Twistomy cofounders Devon Horton, BS, senior bioengineer, and Lily Williams, BS, biomedical researcher and engineer, both work for the department of surgery at University of Colorado, Denver.

 

Horton said in an interview that when he was approached with the idea to create a better ostomy solution for a senior-year capstone project he was intrigued because the traditional ostomy system “has not changed in more than 70 years. It was crazy that no one had done anything to change that.” 

The Twistomy team also won the Grand Prize this spring at the Emerging Medical Innovation Valuation Competition at the Design of Medical Devices Conference held at the University of Minnesota, Minneapolis.

 

Witnessing the Struggle as a CNA

Horton also works as a certified nursing assistant at an inpatient unit at University of Colorado Hospital and the ostomy patients he sees there every shift help drive his passion to find a better solution.

He hears the emotional stories of people who manage their ostomy daily.

“Many express feelings of depression and anxiety, feeling isolated with their severe inability to go out and do things because of the fear of the noise the stoma makes, or the crinkling of the plastic bag in a yoga class,” he said. “We want to help them regain that control of quality of life.”

They also hope to cut down on the ostomy management time. “Initial user testing [for Twistomy] was less than 75 seconds to insert and assemble,” he said. “I did an interview with a patient yesterday who said they probably spend an hour a day managing their ostomy,” including cleaning and replacing.

Horton and Williams have a patent on the device and currently use three-dimensional printing for the prototypes.

 

Williams said they are now conducting consumer discovery studies through the National Science Foundation and are interviewing 30 stakeholders — “anyone who has a relationship with an ostomy,” whether a colorectal surgeon, a gastrointestinal nurse, ostomy patients, or insurers. 

Those interviews will help in refining the device so they can start consulting with manufacturers and work toward approval as a Class II medical device from the US Food and Drug Administration (FDA), Williams said.

 

Saving Healthcare Costs

Another potential benefit for Twistomy is its ability to cut healthcare costs, Horton said. Traditional ostomies are prone to leakage, which can lead to peristomal skin complications.

He pointed to a National Institutes of Health analysis that found that on average peristomal skin complications caused upwards of $80,000 more per ostomy patient in increased healthcare costs over a 3-month period than for those without the complications. 
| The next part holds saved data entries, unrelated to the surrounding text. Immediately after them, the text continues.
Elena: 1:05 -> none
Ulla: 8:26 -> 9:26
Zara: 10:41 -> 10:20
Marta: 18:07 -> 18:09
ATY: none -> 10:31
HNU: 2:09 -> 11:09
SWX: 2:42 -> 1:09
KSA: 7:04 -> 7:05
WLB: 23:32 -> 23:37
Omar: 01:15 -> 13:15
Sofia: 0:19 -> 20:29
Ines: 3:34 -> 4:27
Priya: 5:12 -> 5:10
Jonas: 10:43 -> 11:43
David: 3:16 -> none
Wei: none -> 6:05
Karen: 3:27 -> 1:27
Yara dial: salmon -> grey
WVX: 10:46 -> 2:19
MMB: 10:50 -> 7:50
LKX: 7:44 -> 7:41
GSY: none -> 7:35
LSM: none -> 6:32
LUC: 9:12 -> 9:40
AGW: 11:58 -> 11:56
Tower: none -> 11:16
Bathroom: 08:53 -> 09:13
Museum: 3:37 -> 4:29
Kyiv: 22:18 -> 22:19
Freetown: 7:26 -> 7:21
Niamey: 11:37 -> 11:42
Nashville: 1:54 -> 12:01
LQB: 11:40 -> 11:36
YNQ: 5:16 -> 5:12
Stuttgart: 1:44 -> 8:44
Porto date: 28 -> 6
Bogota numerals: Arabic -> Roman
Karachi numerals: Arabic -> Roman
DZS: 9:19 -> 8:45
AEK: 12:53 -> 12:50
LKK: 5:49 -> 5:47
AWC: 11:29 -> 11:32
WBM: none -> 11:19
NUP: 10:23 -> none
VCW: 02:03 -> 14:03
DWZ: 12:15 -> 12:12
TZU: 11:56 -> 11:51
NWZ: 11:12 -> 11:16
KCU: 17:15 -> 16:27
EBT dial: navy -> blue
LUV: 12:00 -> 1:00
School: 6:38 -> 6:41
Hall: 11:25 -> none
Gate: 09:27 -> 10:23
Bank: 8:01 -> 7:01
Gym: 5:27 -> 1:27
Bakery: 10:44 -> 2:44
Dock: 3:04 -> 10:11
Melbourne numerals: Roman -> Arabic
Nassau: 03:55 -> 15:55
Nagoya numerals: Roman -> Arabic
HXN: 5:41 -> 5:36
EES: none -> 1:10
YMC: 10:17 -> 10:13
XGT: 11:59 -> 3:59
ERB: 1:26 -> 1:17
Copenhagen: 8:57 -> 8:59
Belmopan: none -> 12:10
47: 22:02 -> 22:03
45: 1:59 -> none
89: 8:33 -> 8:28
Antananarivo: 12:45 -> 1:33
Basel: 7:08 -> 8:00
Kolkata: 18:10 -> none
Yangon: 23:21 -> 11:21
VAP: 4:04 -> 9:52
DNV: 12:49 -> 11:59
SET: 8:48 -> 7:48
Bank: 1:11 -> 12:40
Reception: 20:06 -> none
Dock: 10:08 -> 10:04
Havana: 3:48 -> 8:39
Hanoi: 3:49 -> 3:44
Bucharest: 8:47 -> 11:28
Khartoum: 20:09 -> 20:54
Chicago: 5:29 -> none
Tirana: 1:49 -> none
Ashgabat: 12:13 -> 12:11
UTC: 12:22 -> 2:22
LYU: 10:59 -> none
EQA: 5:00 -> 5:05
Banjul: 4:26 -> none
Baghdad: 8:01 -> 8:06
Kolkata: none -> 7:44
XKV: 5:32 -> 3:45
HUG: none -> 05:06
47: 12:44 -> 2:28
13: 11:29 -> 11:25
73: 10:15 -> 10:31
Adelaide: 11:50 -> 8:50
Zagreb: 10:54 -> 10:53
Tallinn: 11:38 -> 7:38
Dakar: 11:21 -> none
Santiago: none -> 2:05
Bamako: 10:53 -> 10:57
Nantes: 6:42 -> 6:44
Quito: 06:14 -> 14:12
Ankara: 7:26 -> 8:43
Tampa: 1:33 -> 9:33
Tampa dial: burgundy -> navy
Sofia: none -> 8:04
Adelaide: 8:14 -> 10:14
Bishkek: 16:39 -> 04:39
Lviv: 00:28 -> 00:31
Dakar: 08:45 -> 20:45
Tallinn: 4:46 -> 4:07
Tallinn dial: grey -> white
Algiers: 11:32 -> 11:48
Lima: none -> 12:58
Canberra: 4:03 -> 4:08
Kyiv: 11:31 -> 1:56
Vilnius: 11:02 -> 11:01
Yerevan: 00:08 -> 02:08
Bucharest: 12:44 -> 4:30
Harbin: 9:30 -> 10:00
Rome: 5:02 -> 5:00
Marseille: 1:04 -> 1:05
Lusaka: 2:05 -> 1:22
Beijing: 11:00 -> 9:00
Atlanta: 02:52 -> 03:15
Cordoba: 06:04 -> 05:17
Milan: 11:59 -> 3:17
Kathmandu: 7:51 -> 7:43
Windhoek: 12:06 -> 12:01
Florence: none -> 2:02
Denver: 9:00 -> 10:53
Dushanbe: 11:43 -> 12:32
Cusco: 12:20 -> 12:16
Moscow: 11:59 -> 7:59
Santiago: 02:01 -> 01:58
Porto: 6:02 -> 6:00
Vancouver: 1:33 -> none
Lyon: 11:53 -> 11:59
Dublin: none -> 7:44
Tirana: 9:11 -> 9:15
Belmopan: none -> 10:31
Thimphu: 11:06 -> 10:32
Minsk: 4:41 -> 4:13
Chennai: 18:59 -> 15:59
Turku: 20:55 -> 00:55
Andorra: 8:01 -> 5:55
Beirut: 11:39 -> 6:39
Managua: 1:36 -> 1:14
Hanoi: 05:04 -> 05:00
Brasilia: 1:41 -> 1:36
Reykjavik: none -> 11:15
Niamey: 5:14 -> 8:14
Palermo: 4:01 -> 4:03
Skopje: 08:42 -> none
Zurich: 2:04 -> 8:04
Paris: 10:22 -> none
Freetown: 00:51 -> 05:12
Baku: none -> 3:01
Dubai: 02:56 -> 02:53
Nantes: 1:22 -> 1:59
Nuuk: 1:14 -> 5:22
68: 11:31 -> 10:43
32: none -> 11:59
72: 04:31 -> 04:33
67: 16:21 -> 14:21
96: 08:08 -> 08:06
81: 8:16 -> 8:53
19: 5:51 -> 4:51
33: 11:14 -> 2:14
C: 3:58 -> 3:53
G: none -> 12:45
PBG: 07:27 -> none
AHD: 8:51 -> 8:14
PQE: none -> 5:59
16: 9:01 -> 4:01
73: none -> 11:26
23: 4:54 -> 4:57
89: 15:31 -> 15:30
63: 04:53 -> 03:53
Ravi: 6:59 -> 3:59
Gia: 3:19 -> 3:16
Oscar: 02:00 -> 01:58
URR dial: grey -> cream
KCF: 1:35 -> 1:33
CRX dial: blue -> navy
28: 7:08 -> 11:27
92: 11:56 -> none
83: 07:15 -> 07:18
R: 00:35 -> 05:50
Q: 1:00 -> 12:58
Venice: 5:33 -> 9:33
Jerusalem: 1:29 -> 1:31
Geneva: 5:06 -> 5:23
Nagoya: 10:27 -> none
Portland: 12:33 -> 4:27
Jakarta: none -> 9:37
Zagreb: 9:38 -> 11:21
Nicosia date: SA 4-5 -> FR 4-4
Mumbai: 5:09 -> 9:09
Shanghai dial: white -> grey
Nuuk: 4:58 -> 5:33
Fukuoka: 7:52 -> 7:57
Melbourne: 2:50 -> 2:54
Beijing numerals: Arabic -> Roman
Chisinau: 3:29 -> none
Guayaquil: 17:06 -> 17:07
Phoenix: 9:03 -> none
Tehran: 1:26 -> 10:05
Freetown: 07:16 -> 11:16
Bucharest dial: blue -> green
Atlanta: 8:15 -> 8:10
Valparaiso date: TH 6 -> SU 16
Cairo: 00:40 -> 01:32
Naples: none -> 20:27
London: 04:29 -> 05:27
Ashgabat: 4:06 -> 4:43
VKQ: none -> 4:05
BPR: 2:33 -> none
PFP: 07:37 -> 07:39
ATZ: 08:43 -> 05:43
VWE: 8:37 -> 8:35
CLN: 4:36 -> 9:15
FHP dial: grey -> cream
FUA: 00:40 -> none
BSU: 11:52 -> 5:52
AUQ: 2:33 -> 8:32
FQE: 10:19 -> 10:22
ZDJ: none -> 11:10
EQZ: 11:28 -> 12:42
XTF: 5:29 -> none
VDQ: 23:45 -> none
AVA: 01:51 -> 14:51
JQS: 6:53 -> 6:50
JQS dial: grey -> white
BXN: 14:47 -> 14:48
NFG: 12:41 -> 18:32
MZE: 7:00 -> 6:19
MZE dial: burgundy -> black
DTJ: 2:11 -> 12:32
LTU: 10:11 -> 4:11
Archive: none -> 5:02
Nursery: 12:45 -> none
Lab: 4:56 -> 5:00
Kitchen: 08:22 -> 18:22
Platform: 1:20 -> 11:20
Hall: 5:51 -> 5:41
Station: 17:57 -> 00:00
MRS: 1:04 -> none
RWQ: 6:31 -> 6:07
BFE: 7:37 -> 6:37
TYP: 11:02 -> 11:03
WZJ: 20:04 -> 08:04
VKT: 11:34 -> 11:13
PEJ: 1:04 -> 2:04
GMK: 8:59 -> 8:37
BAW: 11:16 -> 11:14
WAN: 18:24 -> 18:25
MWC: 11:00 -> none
“With Twistomy, we are reducing leakage most likely to zero,” Horton said. “We set out to say if we could reduce [infections] by half or a little less than half, we can cut out those tens of thousands of dollars that insurance companies and payers are spending.”

 

Permanent and Temporary Ostomy Markets

He pointed out that not all ostomies are permanent ostomies, adding that the reversal rate “is about 65%.” Often those reversal surgeries cannot take place until peristomal skin complications have been healed.

“We’re not only hoping to market to the permanent stoma patients, but the patients with temporary stomas as well,” he said.

The team estimates it will need $4 million–$6 million in funding for manufacturing and consultation costs as well as costs involved in seeking FDA approval. 

Horton and Williams project the housing unit cost will be $399 based on known out-of-pocket expenses for patients with ostomy care products and the unit would be replaced annually. Disposable elements would be an additional cost.

Assuming insurance acceptance of the product, he said, “With about an 80/20 insurance coverage, typical for many patients, it would be about $100 in out-of-pocket expenses per month to use our device, which is around the lower end of what a lot of patients are spending out of pocket.”

One of the Tech Summit judges, Somaya Albhaisi, MD, a gastroenterology/hepatology fellow at University of Southern California, Los Angeles, said in an interview that the Shark Tank results were unanimous among the five judges and Twistomy also took the fan favorite vote.

She said the teams were judged on quality of pitch, potential clinical impact, and feasibility of business plan. Teams got 5-7 minutes to pitch and answered questions afterward.

 

“Deep Understanding” of Patient Need

“They combined smart engineering with deep understanding of patient need, which is restoring control, dignity, and quality of life for ostomy users while also reducing healthcare costs. It is rare to see a solution this scalable and impactful. It was a deeply empathetic solution overall.” She noted that nearly 1 million people in the United States currently use an ostomy.

Ostomy users’ quality of life is compromised, and they often have mental health challenges, Albhaisi said. This innovation appears to offer easy use, more dignity and control. 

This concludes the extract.